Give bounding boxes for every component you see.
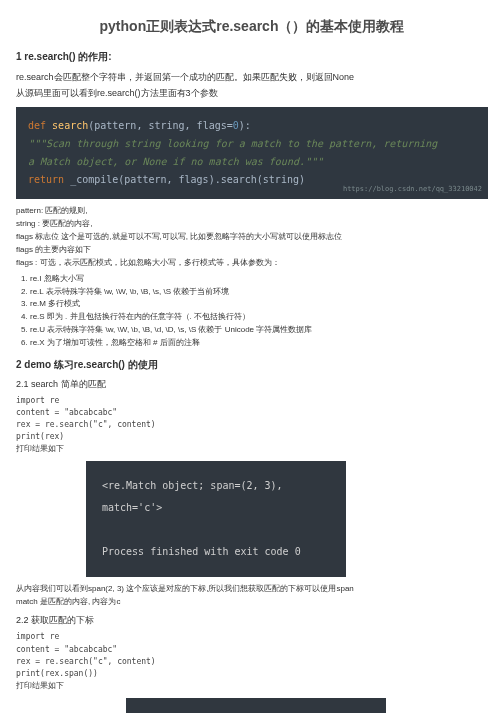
- flags-item: re.M 多行模式: [30, 298, 488, 311]
- code-signature-block: def search(pattern, string, flags=0): ""…: [16, 107, 488, 199]
- code-line: print(rex.span()): [16, 668, 488, 679]
- after-term1: 从内容我们可以看到span(2, 3) 这个应该是对应的下标,所以我们想获取匹配…: [16, 583, 488, 595]
- sig-c1: ,: [136, 120, 148, 131]
- flags-item: re.X 为了增加可读性，忽略空格和 # 后面的注释: [30, 337, 488, 350]
- term-line: <re.Match object; span=(2, 3), match='c'…: [102, 475, 330, 519]
- section1-p1: re.search会匹配整个字符串，并返回第一个成功的匹配。如果匹配失败，则返回…: [16, 70, 488, 84]
- docstring-line1: """Scan through string looking for a mat…: [28, 135, 476, 153]
- return-compile: _compile: [70, 174, 118, 185]
- page-title: python正则表达式re.search（）的基本使用教程: [16, 18, 488, 36]
- sig-arg2: string: [148, 120, 184, 131]
- flags-item: re.U 表示特殊字符集 \w, \W, \b, \B, \d, \D, \s,…: [30, 324, 488, 337]
- sig-close: ):: [239, 120, 251, 131]
- print-result-label: 打印结果如下: [16, 680, 488, 692]
- flags-item: re.I 忽略大小写: [30, 273, 488, 286]
- match-note: match 是匹配的内容, 内容为c: [16, 596, 488, 608]
- docstring-line2: a Match object, or None if no match was …: [28, 153, 476, 171]
- section1-heading: 1 re.search() 的作用:: [16, 50, 488, 64]
- flags-item: re.S 即为 . 并且包括换行符在内的任意字符（. 不包括换行符）: [30, 311, 488, 324]
- flags-list: re.I 忽略大小写 re.L 表示特殊字符集 \w, \W, \b, \B, …: [30, 273, 488, 350]
- subsection-22: 2.2 获取匹配的下标: [16, 614, 488, 627]
- flags-item: re.L 表示特殊字符集 \w, \W, \b, \B, \s, \S 依赖于当…: [30, 286, 488, 299]
- code-line: import re: [16, 631, 488, 642]
- terminal-output-1: <re.Match object; span=(2, 3), match='c'…: [86, 461, 346, 577]
- return-args: (pattern, flags).search(string): [118, 174, 305, 185]
- sig-arg3: flags: [197, 120, 227, 131]
- param-string: string : 要匹配的内容,: [16, 218, 488, 230]
- flags-desc: flags : 可选，表示匹配模式，比如忽略大小写，多行模式等，具体参数为：: [16, 257, 488, 269]
- subsection-21: 2.1 search 简单的匹配: [16, 378, 488, 391]
- function-name: search: [52, 120, 88, 131]
- param-flags: flags 标志位 这个是可选的,就是可以不写,可以写, 比如要忽略字符的大小写…: [16, 231, 488, 243]
- param-pattern: pattern: 匹配的规则,: [16, 205, 488, 217]
- code-line: content = "abcabcabc": [16, 644, 488, 655]
- code-line: rex = re.search("c", content): [16, 656, 488, 667]
- keyword-def: def: [28, 120, 52, 131]
- code-line: rex = re.search("c", content): [16, 419, 488, 430]
- term-line: Process finished with exit code 0: [102, 541, 330, 563]
- section1-p2: 从源码里面可以看到re.search()方法里面有3个参数: [16, 86, 488, 100]
- section2-heading: 2 demo 练习re.search() 的使用: [16, 358, 488, 372]
- sig-open: (pattern: [88, 120, 136, 131]
- code-watermark: https://blog.csdn.net/qq_33210042: [343, 183, 482, 196]
- terminal-output-2: (2, 3) Process finished with exit code 0: [126, 698, 386, 713]
- keyword-return: return: [28, 174, 70, 185]
- code-line: content = "abcabcabc": [16, 407, 488, 418]
- code-line: import re: [16, 395, 488, 406]
- sig-c2: ,: [185, 120, 197, 131]
- code-line: print(rex): [16, 431, 488, 442]
- print-result-label: 打印结果如下: [16, 443, 488, 455]
- flags-heading: flags 的主要内容如下: [16, 244, 488, 256]
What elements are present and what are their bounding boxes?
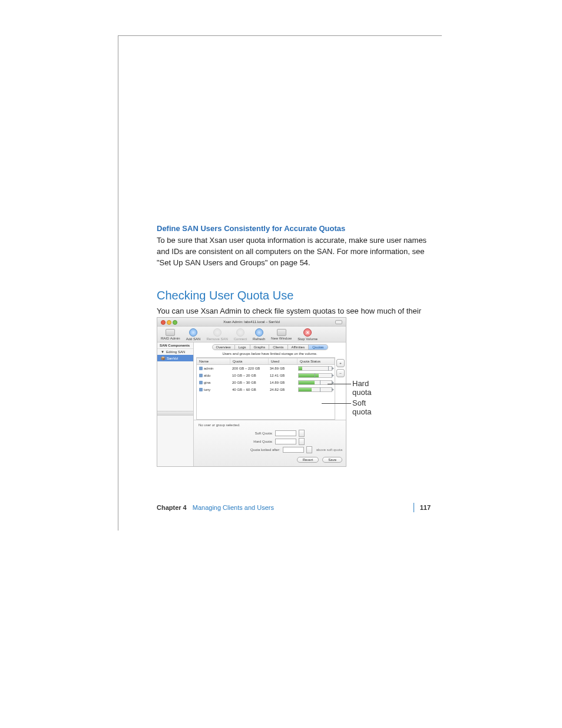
remove-button[interactable]: –	[336, 369, 345, 377]
close-icon[interactable]	[161, 320, 166, 325]
body-text: To be sure that Xsan user quota informat…	[157, 235, 431, 269]
user-icon	[199, 374, 203, 377]
after-text: above soft quota	[316, 448, 342, 452]
tab-overview[interactable]: Overview	[212, 344, 235, 350]
sidebar: SAN Components ▼Editing SAN 📦SanVol	[157, 342, 194, 466]
sidebar-header: SAN Components	[157, 342, 193, 349]
tab-affinities[interactable]: Affinities	[288, 344, 309, 350]
table-row[interactable]: tony 40 GB – 60 GB 24.82 GB	[197, 386, 335, 393]
callout-soft-quota: Soft quota	[352, 398, 372, 416]
soft-quota-label: Soft Quota:	[237, 431, 273, 435]
remove-san-button: Remove SAN	[206, 328, 227, 341]
table-row[interactable]: admin 200 GB – 220 GB 34.89 GB	[197, 365, 335, 372]
minimize-icon[interactable]	[167, 320, 171, 325]
revert-button[interactable]: Revert	[297, 457, 319, 463]
user-icon	[199, 367, 203, 370]
table-row[interactable]: aldo 10 GB – 20 GB 12.41 GB	[197, 372, 335, 379]
sidebar-item-sanvol[interactable]: 📦SanVol	[157, 355, 193, 361]
titlebar: Xsan Admin: labs411.local – SanVol	[157, 318, 346, 327]
section-heading: Checking User Quota Use	[157, 289, 431, 302]
page-number: 117	[420, 504, 431, 511]
toolbar: RAID Admin Add SAN Remove SAN Connect Re…	[157, 327, 346, 342]
refresh-button[interactable]: Refresh	[253, 328, 265, 341]
table-body: admin 200 GB – 220 GB 34.89 GB aldo 10 G…	[197, 365, 335, 419]
callout-hard-quota: Hard quota	[352, 379, 372, 397]
quota-status-bar	[298, 387, 332, 392]
quota-status-bar	[298, 366, 332, 371]
hard-quota-input[interactable]	[275, 439, 296, 444]
new-window-button[interactable]: New Window	[271, 329, 292, 340]
note-text: Users and groups below have limited stor…	[194, 350, 346, 357]
tab-quotas[interactable]: Quotas	[309, 344, 328, 350]
window-title: Xsan Admin: labs411.local – SanVol	[223, 320, 280, 324]
toolbar-toggle-icon[interactable]	[335, 320, 342, 324]
tab-clients[interactable]: Clients	[269, 344, 287, 350]
zoom-icon[interactable]	[173, 320, 177, 325]
table-header: Name Quota Used Quota Status	[197, 358, 335, 365]
add-button[interactable]: +	[336, 359, 345, 367]
add-san-button[interactable]: Add SAN	[186, 328, 201, 341]
hard-quota-stepper[interactable]	[299, 438, 305, 445]
quota-status-bar	[298, 373, 332, 378]
save-button[interactable]: Save	[322, 457, 342, 463]
lock-input[interactable]	[283, 447, 304, 453]
soft-quota-input[interactable]	[275, 430, 296, 436]
hard-quota-label: Hard Quota:	[237, 440, 273, 443]
lock-popup[interactable]	[306, 446, 312, 453]
chapter-title: Managing Clients and Users	[193, 504, 274, 511]
page-footer: Chapter 4 Managing Clients and Users 117	[157, 503, 431, 512]
page-rule-left	[118, 35, 118, 531]
user-icon	[199, 388, 203, 391]
user-icon	[199, 381, 203, 384]
stop-volume-button[interactable]: ✕Stop Volume	[297, 328, 318, 341]
tab-graphs[interactable]: Graphs	[250, 344, 270, 350]
tab-logs[interactable]: Logs	[235, 344, 250, 350]
page-rule-top	[118, 35, 442, 36]
table-row[interactable]: gina 20 GB – 30 GB 14.89 GB	[197, 379, 335, 386]
chapter-label: Chapter 4	[157, 504, 187, 511]
tab-bar: Overview Logs Graphs Clients Affinities …	[194, 342, 346, 350]
subsection-heading: Define SAN Users Consistently for Accura…	[157, 224, 431, 233]
lock-label: Quota locked after:	[233, 448, 280, 452]
xsan-admin-window: Xsan Admin: labs411.local – SanVol RAID …	[157, 317, 346, 467]
selection-message: No user or group selected.	[197, 422, 342, 429]
raid-admin-button[interactable]: RAID Admin	[161, 329, 180, 340]
sidebar-group[interactable]: ▼Editing SAN	[157, 349, 193, 355]
soft-quota-stepper[interactable]	[299, 430, 305, 437]
connect-button: Connect	[234, 328, 247, 341]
* * * * * * *
* Problem requirements: Look through the records and count each line that holds "text". Write only the total.

* Response to the exercise: 3